Between Opportunity and Inequality: Educating Etobicoke in Metro Toronto (Canada), 1945–Present
- Dates
- Tuesday 6 July 2021 (17:30-19:00)
With speaker Dr Jason Ellis from the University of British Columbia
At one time Canada’s inner suburbs like Etobicoke (pronounced \e-ˈtō-bi-ˌkō) were springboards of opportunity. In the first two decades or so after World War II, these communities enabled two investments that helped to vault families into the expanding middle class: the purchase of an affordable house and a quality, free public education for their children. However, since about 1970, income inequality has encroached significantly on opportunity in inner suburbs such as Etobicoke. Inequality has accelerated at the same time that Canadian inner suburbs have become more racially diverse. Since few studies of suburban education in Canada exist, it is not clear how suburban school systems and communities are faring with these challenging changes.

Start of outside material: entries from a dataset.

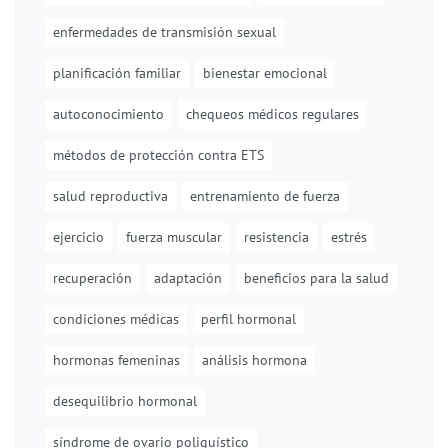
enfermedades de transmisión sexual
planificación familiar
bienestar emocional
autoconocimiento
chequeos médicos regulares
métodos de protección contra ETS
salud reproductiva
entrenamiento de fuerza
ejercicio
fuerza muscular
resistencia
estrés
recuperación
adaptación
beneficios para la salud
condiciones médicas
perfil hormonal
hormonas femeninas
análisis hormona
desequilibrio hormonal
síndrome de ovario poliquístico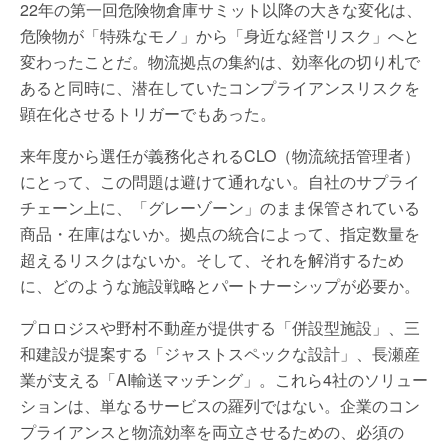
22年の第一回危険物倉庫サミット以降の大きな変化は、
危険物が「特殊なモノ」から「身近な経営リスク」へと
変わったことだ。物流拠点の集約は、効率化の切り札で
あると同時に、潜在していたコンプライアンスリスクを
顕在化させるトリガーでもあった。
来年度から選任が義務化されるCLO（物流統括管理者）
にとって、この問題は避けて通れない。自社のサプライ
チェーン上に、「グレーゾーン」のまま保管されている
商品・在庫はないか。拠点の統合によって、指定数量を
超えるリスクはないか。そして、それを解消するため
に、どのような施設戦略とパートナーシップが必要か。
プロロジスや野村不動産が提供する「併設型施設」、三
和建設が提案する「ジャストスペックな設計」、長瀬産
業が支える「AI輸送マッチング」。これら4社のソリュー
ションは、単なるサービスの羅列ではない。企業のコン
プライアンスと物流効率を両立させるための、必須の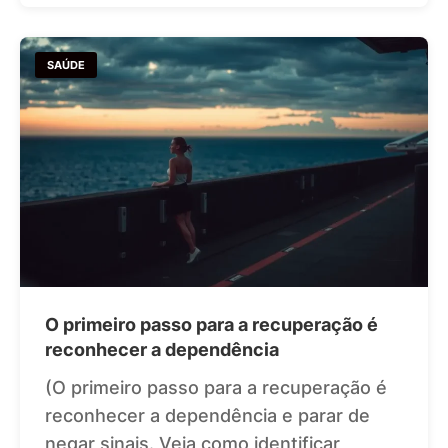
SAÚDE
O primeiro passo para a recuperação é
reconhecer a dependência
(O primeiro passo para a recuperação é
reconhecer a dependência e parar de
negar sinais. Veja como identificar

This presentation will take up one or two of the conscious policy decisions that local school trustees, suburban politicians, private real estate developers, provincial Ministry of Education officials, and a host of others made as they built and managed Etobicoke and its schools over several generations. This way it will try to address two interrelated questions: (a) What are the historical relationships among suburban schooling, homeownership, opportunity and social mobility, race and immigration, and income inequality? (b) What can be done? Or, what does the study of the past tell policy makers that can help them to make better decisions for Etobicoke and other Canadian suburbs in the present?